Kita sebut saja Mc’ Donalds, KFC, Dunkin Donuts, Coke, Pepsi, Pizza Hut dan
sebagainya. Banyak orang yang menjadikannya sebagai pilihan makanan utama saat
makan siang ataupun dalam kesempatan lainnya.
Makanan-makanan
tersebut sepertinya telah menjadi bagian hidup dari masyarakat Indonesia.
Walaupun kita tahu bersama terkadang orang makan/minum hanya dengan
pertimbangan gengsi.
Fashion
Khusus untuk fashion, dapat dikatakan faktor yang paling mudah diterima.
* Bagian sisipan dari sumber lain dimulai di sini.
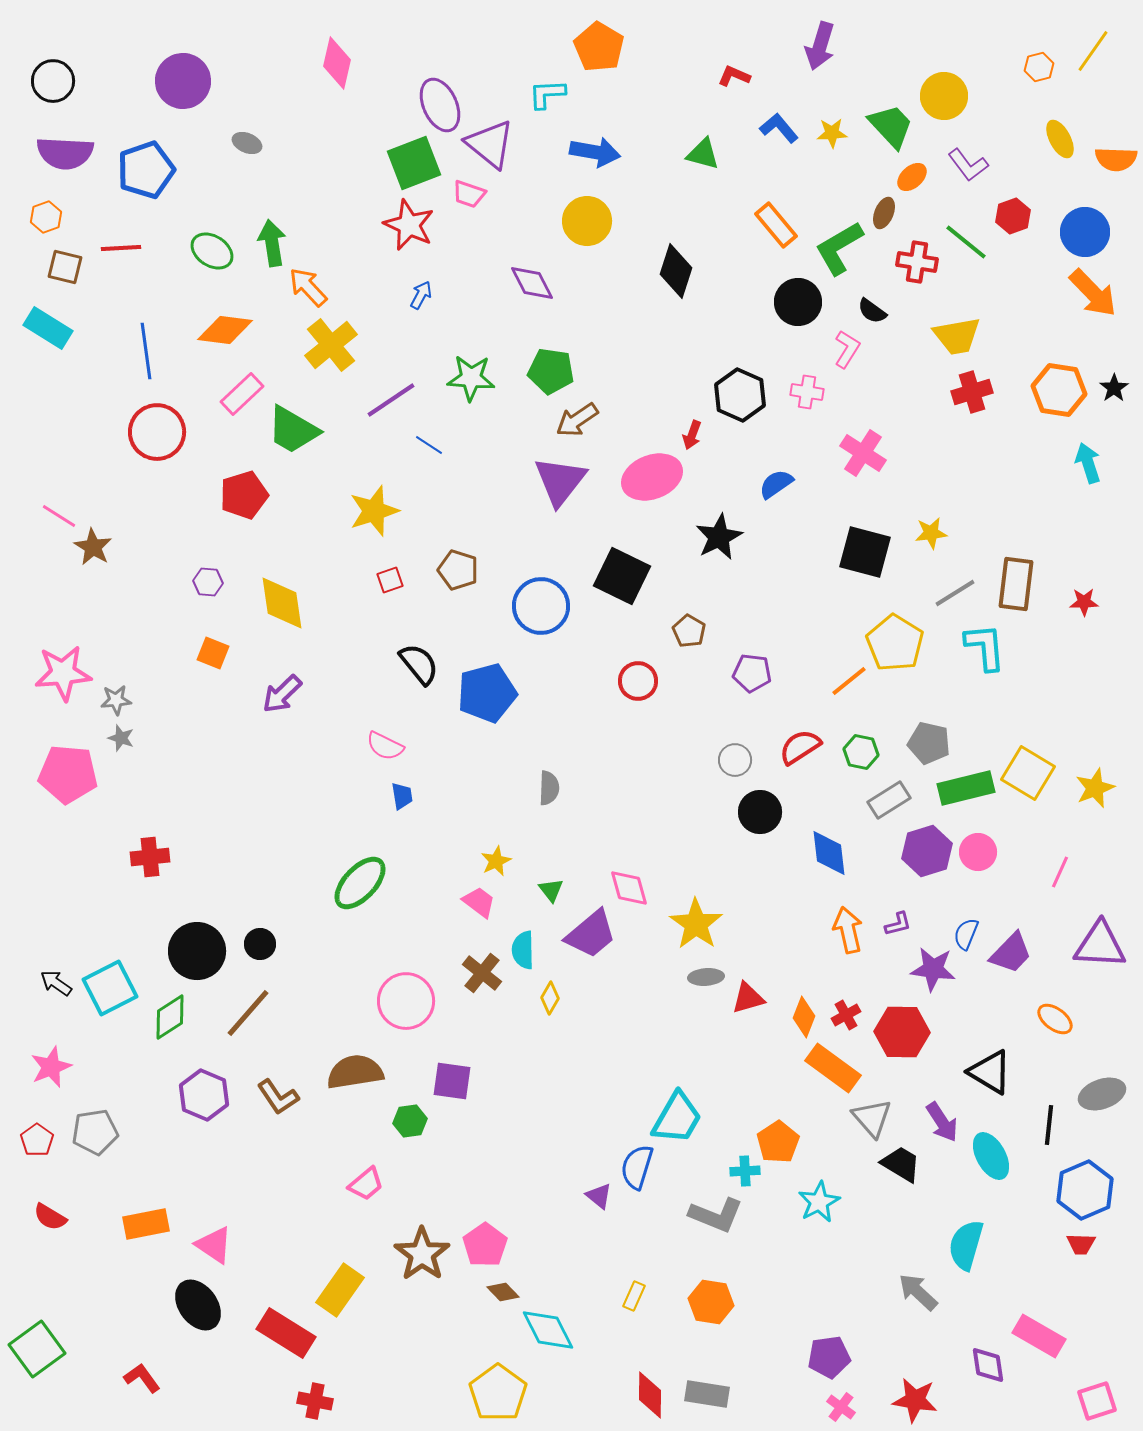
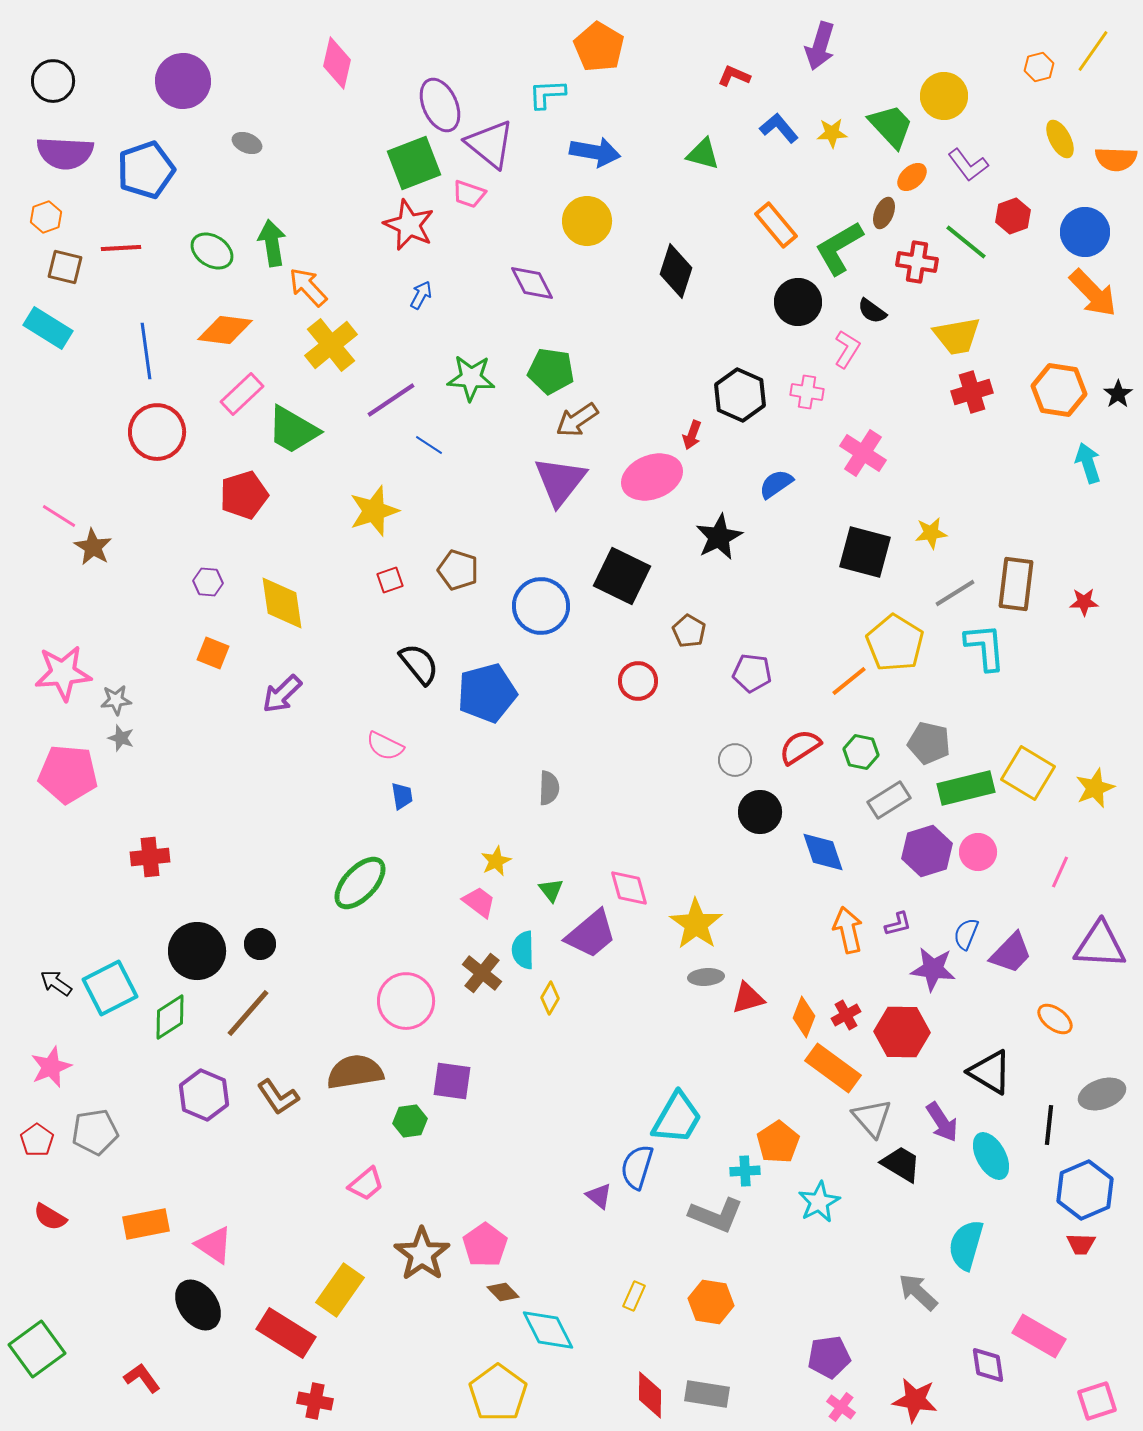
black star at (1114, 388): moved 4 px right, 6 px down
blue diamond at (829, 853): moved 6 px left, 1 px up; rotated 12 degrees counterclockwise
Kita
bisa lihat dari berkembangnya berbagai merek seperti Nike, GAP, Levi’s, Lea,
Tommy, Diesel dan banyak lagi yang digemari dan kerap kali menjadi ukuran dalam
pergaulan.
Remaja
kita cenderung mudah mengikuti mode yang berkembang. Mulai dari cara
berpakaian, pernak-pernik hingga potongan rambut. Terkadang cara berpakaian
juga di”sah”kan dengan penggunaan dress
code, baik di pesta hingga ke sekolah.
Gaya
Hidup
Penggunaan anting, tatto, telepon selular (ponsel) merupakan salah satu gaya
hidup yang paling mudah kita temui dikalangan remaja. Mungkin pada saat, ponsel
yang menjadi salah satu gaya hidup masyarakat. Bahkan hingga ke tingkat
pelajar, ponsel sudah menjadi barang yang sangat lazim dan tidak asing lagi.
Selain
itu, memiliki kendaraan pribadi, baik itu mobil maupun motor seperti sudah
menjadi hal yang “wajib” dalan kehidupan sehari-hari. Banyak remaja sekarang
yang menjadikan kendaraan tersebut sekedar buat mejeng tetapi menjadi
kebutuhan.
Musik
Siapa yang tidak kenal dengan Westlife atau Britney Spears? Mereka merupakan
penyanyi yang mempunyai daya tarik tersendiri terhadap remaja saat ini. Banyak
remaja yang senang pada penampilan atau musiknya saja. Remaja yang cenderung
senang terhadap lagu yang mempunyai beat/irama ceria
Mereka
cenderung melihat para penyanyi tersebut sebagai contoh yang baik dalam
kehidupannya. Mandiri, percaya diri, kaya, berhasil, cantik dan sekian banyak
alasan lainnya. Namun, banyak juga pihak yang tidak setuju dengan hal ini.
Tetapi yang jelas, mereka mempunyai daya untuk mempengaruhi kita.
Tempat
terkenal
Kalau kita ingat kata nongkrong, kita akan sangat teringat bagaimana kita
menghabiskan waktu kita selama berjam-jam dengan kawan-kawan kita. Tidak
sembarang tempat bisa menjadi tempat yang nyaman untuk nongkrong. Baanyak orang
yang memilih tempat seperti Mall, Café, dan tempat sejenis lainnya.
Kebiasaan
remaja untuk nongkrong berjam-jam di mall, eksekutif muda di café yang
menyediakan kopi, menghilangkan kepenatan di café seperti Hard Rock dan tempat
yang sejenis merupakan kebiasaan yang paling mudah kita temui saat ini.
Olah
Raga
Basket dan Sepak bola merupakan olahraga yang di gandrungi oleh hampir setiap
orang. Saat ini tengah berkembang berbagai olahraga yang sebenarnya bukan
berasal dari Indonesia, seperti Baseball dan Bowling. Pelan tapi pasti olahraga
seperti ini akan menjadi bagian dari kebiasaan kita sehari-hari.